Assigned task ▸ Every word in the data below belongs in your copy, exactly as given; the pictures do not.

Exercise input ▸
________________

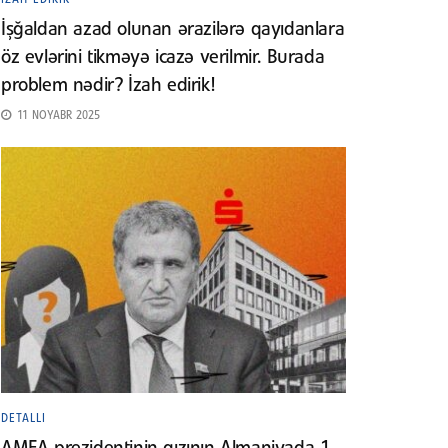
İşğaldan azad olunan ərazilərə qayıdanlara
öz evlərini tikməyə icazə verilmir. Burada
problem nədir? İzah edirik!
11 NOYABR 2025
DETALLI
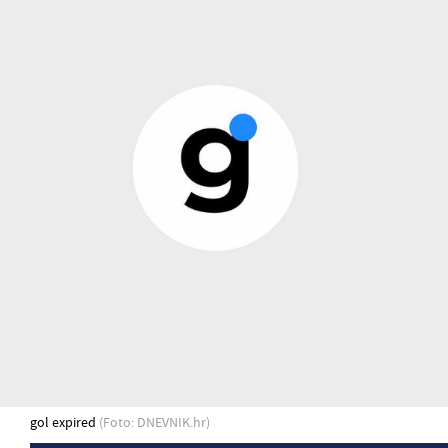
gol expired
(Foto: DNEVNIK.hr)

________________

Output of the exercise ▸
İşğaldan azad olunan ərazilərə qayıdanlara
öz evlərini tikməyə icazə verilmir. Burada
problem nədir? İzah edirik!
11 NOYABR 2025
DETALLI
gol expired
(Foto: DNEVNIK.hr)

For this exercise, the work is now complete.